Detroit, nicknamed Motor City for its reputation in automotive manufacture, the home of original streetwear/workwear label Carhartt, has a deep artisanal and craft history, that has been reemerging with its newer brands such as Shinola watch and leather goods makers. It’s no coincidence that Hermès chose Detroit as the US location to launch its exhibit “In The Making.”
Fashion education that elevates the creativity of Detroit
“In the first year you learn local; in junior year you learn national; and in your third year you present international,” says Pador, who believes that the only holistic and sustainable approach to design comes from understanding your personal cultural value based on the place where you are. It’s a refreshing point of view considering that international education for the past several decades has focused on what a handful of select schools in European cities, particularly London, are producing. For Pador the importance of understanding a local clientele is as important when starting out as knowing the work of Balenciaga, Dior, Givenchy, Martin Margiela: “What people forget is that they all made money based on their own cultural identity and what they strongly believed.”

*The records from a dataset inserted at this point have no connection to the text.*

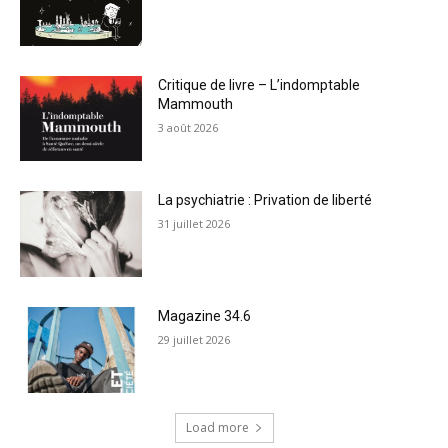
Critique de livre – L’indomptable
Mammouth
3 août 2026
La psychiatrie : Privation de liberté
31 juillet 2026
Magazine 34.6
29 juillet 2026
Load more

The circus-like nature of the global industry and its dictates are out of favor, believes Pador, and there is a need for the old guard, those in power who are still operating as if it’s the 90s, to step aside.
“I see my students approaching the world in an entirely different way than I do,” says Pador. “In many cases, I don’t fully understand them but I know if I don’t remove my ego from the situation then I am forcing the student to think the way I think, in a process which has been simmering and cooking for the past 20 years.”
On being an educator during the Great Resignation
Some of the reasons behind the Great Resignation and the well-documented unrest among educators are, believes Pador, linked to the inevitable generational abyss created by technology. Engagement looks different these days. Professors getting frustrated with students for using their phone during class might be forgetting that this is how students take notes, record conversations, research. For Pador students are not in the classroom to present something to their instructor but rather to gain from that instructor a proven methodology that works in industry for the long term.
Pador’s experience in India also colors how he views sustainability: “If I don’t have sustainable thoughts about protecting myself and my creativity in an industry that just grinds me down and which, let’s be honest, will only change millimeters a decade, how can I be sustainable about the planet?”
Pador credits Kismet for bringing them to Detroit. They had been thinking of returning to Europe, perhaps rejoining the industry to work as a pattern maker, when news of the CCS opening reached their ears. Initially unsure about a move to Detroit, Pador gelled with the Chair of Fashion Design, Aki Choklat, during the interview especially after discovering they had mutual friends in Europe. Then techno music came along and sealed the deal.
“I went to a secret concert in Chicago of Kevin Saunderson who is a techno legend and he’s from Detroit,” says Pador. "When he was done with his set he talked about how Detroit and Chicago are sister cities, but Detroit will always be the future of everything.” Pador’s face brightens, acknowledging the value of the serendipitous forces at play in life’s big decisions. “Ok, if Kevin says this then I have to go. Families that rave together stay together.”